Extracted page text data
◇ ◇ ◇ ◇ ◇
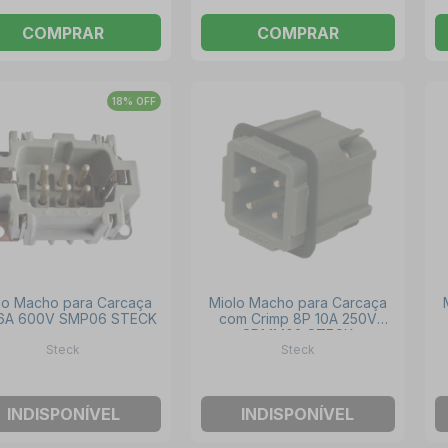
COMPRAR
COMPRAR
18% OFF
lo Macho para Carcaça
Miolo Macho para Carcaça
16A 600V SMP06 STECK
com Crimp 8P 10A 250V
SDMM08 STECK
Steck
Steck
INDISPONÍVEL
INDISPONÍVEL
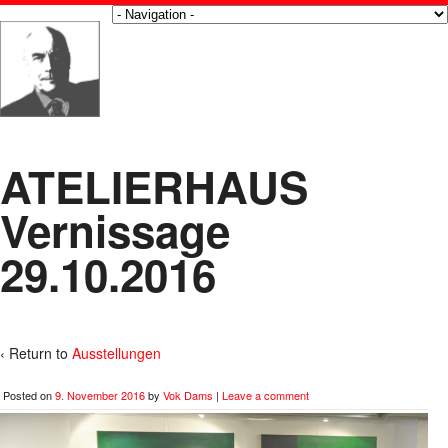
ATELIERHAUS
Vernissage
29.10.2016
‹ Return to
Ausstellungen
Posted on
9. November 2016
by
Vok Dams
|
Leave a comment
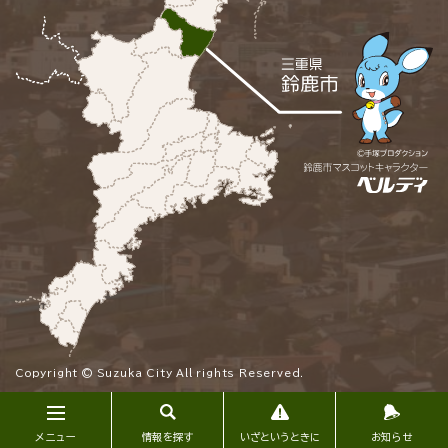
Copyright © Suzuka City All rights Reserved.
メニュー
情報を探す
いざというときに
お知らせ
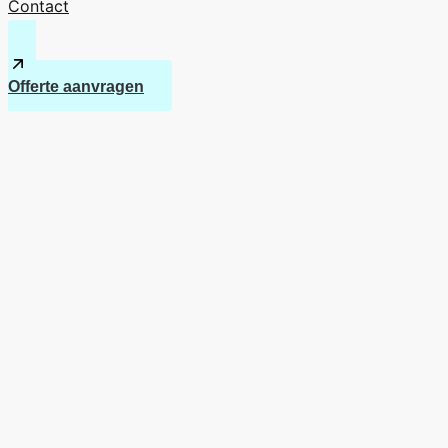
Contact
Offerte aanvragen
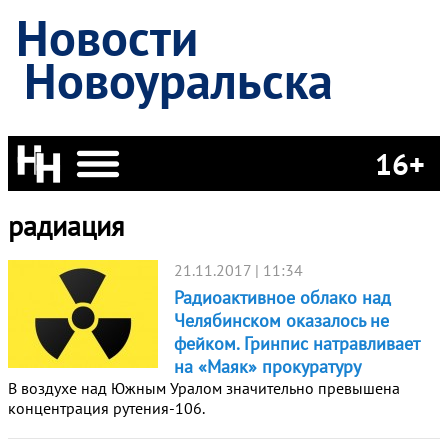
Новости
Новоуральска
16+
радиация
21.11.2017 | 11:34
Радиоактивное облако над
Челябинском оказалось не
фейком. Гринпис натравливает
на «Маяк» прокуратуру
В воздухе над Южным Уралом значительно превышена
концентрация рутения-106.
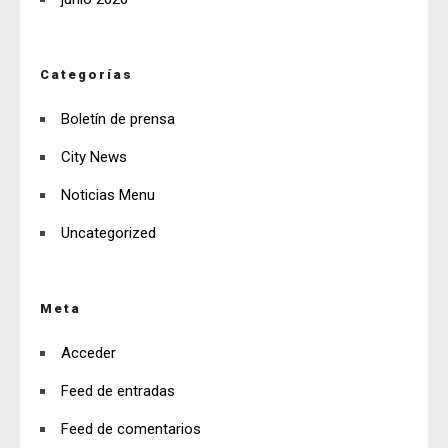
Categorías
Boletín de prensa
City News
Noticias Menu
Uncategorized
Meta
Acceder
Feed de entradas
Feed de comentarios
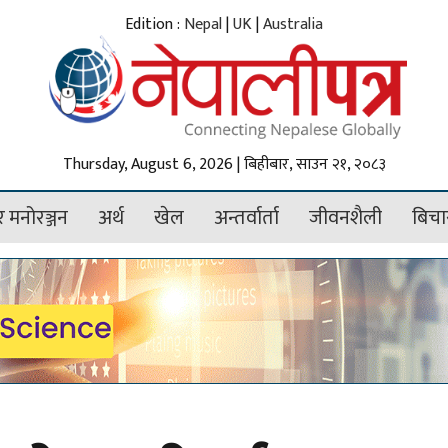
Edition :
Nepal
|
UK
|
Australia
Thursday, August 6, 2026 | बिहीबार, साउन २१, २०८३
 मनोरञ्जन
अर्थ
खेल
अन्तर्वार्ता
जीवनशैली
बिचा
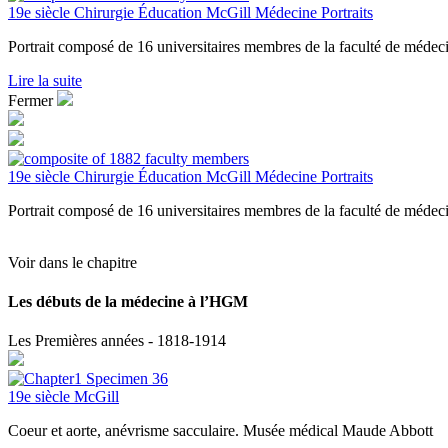
19e siècle
Chirurgie
Éducation
McGill
Médecine
Portraits
Portrait composé de 16 universitaires membres de la faculté de méde
Lire la suite
Fermer
19e siècle
Chirurgie
Éducation
McGill
Médecine
Portraits
Portrait composé de 16 universitaires membres de la faculté de méde
Voir dans le chapitre
Les débuts de la médecine à l’HGM
Les Premières années - 1818-1914
19e siècle
McGill
Coeur et aorte, anévrisme sacculaire. Musée médical Maude Abbott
◇ ◇ ◇ ◇ ◇
Copy every record above exactly as written, but leave out the pictures.

COMPRAR
COMPRAR
18% OFF
lo Macho para Carcaça
Miolo Macho para Carcaça
16A 600V SMP06 STECK
com Crimp 8P 10A 250V
SDMM08 STECK
Steck
Steck
INDISPONÍVEL
INDISPONÍVEL
ATELIERHAUS
Vernissage
29.10.2016
‹ Return to
Ausstellungen
Posted on
9. November 2016
by
Vok Dams
|
Leave a comment
Copyright © Suzuka City All rights Reserved.
メニュー
情報を探す
いざというときに
お知らせ
Contact
Offerte aanvragen
Новости
Новоуральска
16+
радиация
21.11.2017 | 11:34
Радиоактивное облако над
Челябинском оказалось не
фейком. Гринпис натравливает
на «Маяк» прокуратуру
В воздухе над Южным Уралом значительно превышена
концентрация рутения-106.
Categorías
Boletín de prensa
City News
Noticias Menu
Uncategorized
Meta
Acceder
Feed de entradas
Feed de comentarios
Edition :
Nepal
|
UK
|
Australia
Thursday, August 6, 2026 | बिहीबार, साउन २१, २०८३
 मनोरञ्जन
अर्थ
खेल
अन्तर्वार्ता
जीवनशैली
बिचा
19e siècle
Chirurgie
Éducation
McGill
Médecine
Portraits
Portrait composé de 16 universitaires membres de la faculté de méde
Lire la suite
Fermer
19e siècle
Chirurgie
Éducation
McGill
Médecine
Portraits
Portrait composé de 16 universitaires membres de la faculté de méde
Voir dans le chapitre
Les débuts de la médecine à l’HGM
Les Premières années - 1818-1914
19e siècle
McGill
Coeur et aorte, anévrisme sacculaire. Musée médical Maude Abbott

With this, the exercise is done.